Each company\corporation gets its legal powers from the laws in the Country in which it has been incorporated, particularly the Company law. Normally the powers, given the company, come from the Company law, court decisions related to such issues and the articles of incorporation/association. Simultaneously, at the same time, there are limitations imposed on the powers of the company and likewise its management. Such constraints generally arise in certain laws, articles of association and by-laws of the company.

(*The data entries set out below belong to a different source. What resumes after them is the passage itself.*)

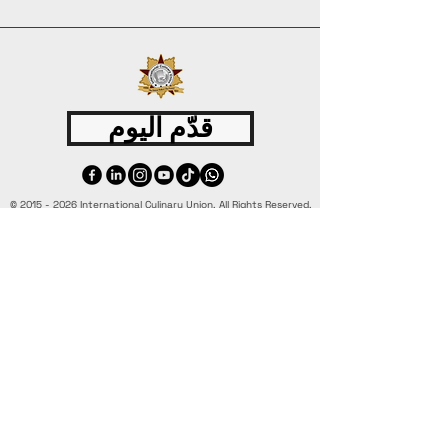
قدّم اليوم
©
2015 - 2026
International Culinary Union. All Rights Reserved.
+44 7361 344 444
+44 7427 369 252
Office@InternationalCulinaryUnion.com
4 Winnington Road, London,
Enfield, EN3 5RH, United Kingdom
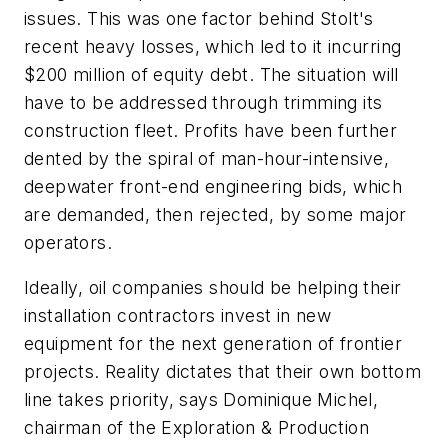
issues. This was one factor behind Stolt's
recent heavy losses, which led to it incurring
$200 million of equity debt. The situation will
have to be addressed through trimming its
construction fleet. Profits have been further
dented by the spiral of man-hour-intensive,
deepwater front-end engineering bids, which
are demanded, then rejected, by some major
operators.
Ideally, oil companies should be helping their
installation contractors invest in new
equipment for the next generation of frontier
projects. Reality dictates that their own bottom
line takes priority, says Dominique Michel,
chairman of the Exploration & Production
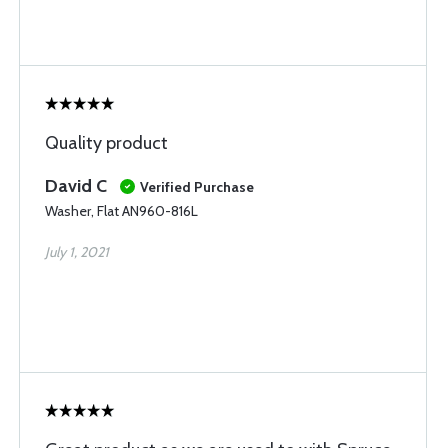
Quality product
David C
Verified Purchase
Washer, Flat AN960-816L
July 1, 2021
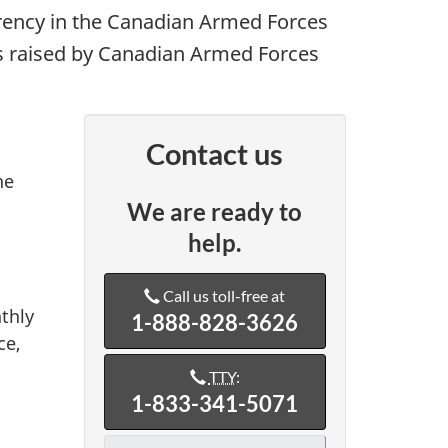
rency in the Canadian Armed Forces
ns raised by Canadian Armed Forces
Contact us
he
We are ready to
help.
Call us toll-free at
thly
1-888-828-3626
ce,
TTY
:
1-833-341-5071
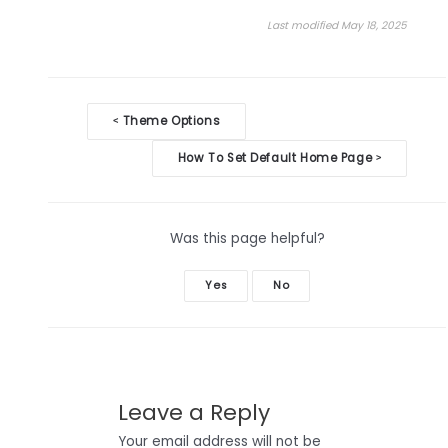
Last modified May 18, 2025
Doc
Theme Options
<
navigation
How To Set Default Home Page
>
Was this page helpful?
Yes
No
Leave a Reply
Your email address will not be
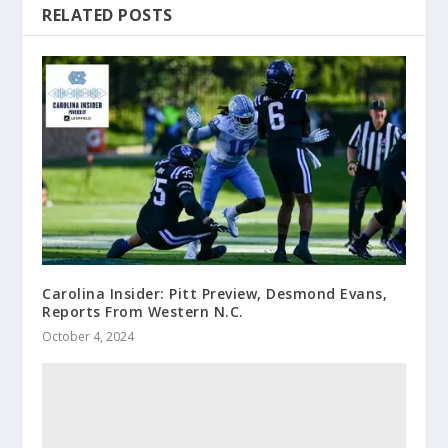
RELATED POSTS
Carolina Insider: Pitt Preview, Desmond Evans,
Reports From Western N.C.
October 4, 2024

For many years Courts took the view that acts done by corporations that were beyond the authority given by either the law of incorporation or articles of association were void and of no effect. A transaction that was beyond the company powers was said to be ultra vires or out of jurisdiction. The competent authority, a shareholder or the company itself, could prevent the enforcement of an ultra vires contract. This view, as seen by many, was often used by the company to avoid a contract that later looked unattractive because of a change of conditions, unfairness of the other party of the contract or for other reasons. Courts were not of the same view while looking in such cases. Most of them have refused to enforce wholly executory contracts but have let stand contracts that had been performed by both parties. Contracts that had been partially executed represent the most difficult for the courts. Majority of the courts held that such a contract is enforceable if one of the parties has received a benefit.
There are views, to eliminate the use of ultra vires as a defense to the enforcement of a contract. However, they permit a shareholder to seek a court injunction to stop a company from carrying out a proposed action beyond its powers. Also, they permit the company itself, a shareholder or a receiver in bankruptcy to bring suit for damages to the company against officers and directors who performed an ultra vires act. Competent authorities are also permitted to enjoin the company from performing unauthorized transactions.
This, among other things, is needed to protect the company itself and its shareholders from certain acts that could be dangerous for them and could harm the existence of the company.